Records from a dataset
_____

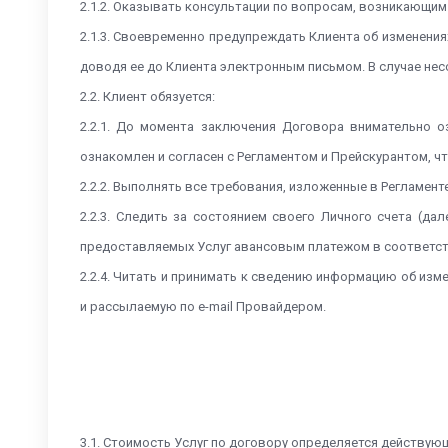
2.1.2. Оказывать консультации по вопросам, возникающим 
2.1.3. Своевременно предупреждать Клиента об изменени
доводя ее до Клиента электронным письмом. В случае несо
2.2. Клиент обязуется:
2.2.1. До момента заключения Договора внимательно 
ознакомлен и согласен с Регламентом и Прейскурантом, ч
2.2.2. Выполнять все требования, изложенные в Регламент
2.2.3. Следить за состоянием своего Личного счета (д
предоставляемых Услуг авансовым платежом в соответст
2.2.4. Читать и принимать к сведению информацию об изм
и рассылаемую по e-mail Провайдером.
3.1. Стоимость Услуг по договору определяется действ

_____

Problem to solve -
An exact copy of every line above, minus the pictures, is the required output.

Exercise solution -
2.1.2. Оказывать консультации по вопросам, возникающим 
2.1.3. Своевременно предупреждать Клиента об изменени
доводя ее до Клиента электронным письмом. В случае несо
2.2. Клиент обязуется:
2.2.1. До момента заключения Договора внимательно 
ознакомлен и согласен с Регламентом и Прейскурантом, ч
2.2.2. Выполнять все требования, изложенные в Регламент
2.2.3. Следить за состоянием своего Личного счета (д
предоставляемых Услуг авансовым платежом в соответст
2.2.4. Читать и принимать к сведению информацию об изм
и рассылаемую по e-mail Провайдером.
3.1. Стоимость Услуг по договору определяется действ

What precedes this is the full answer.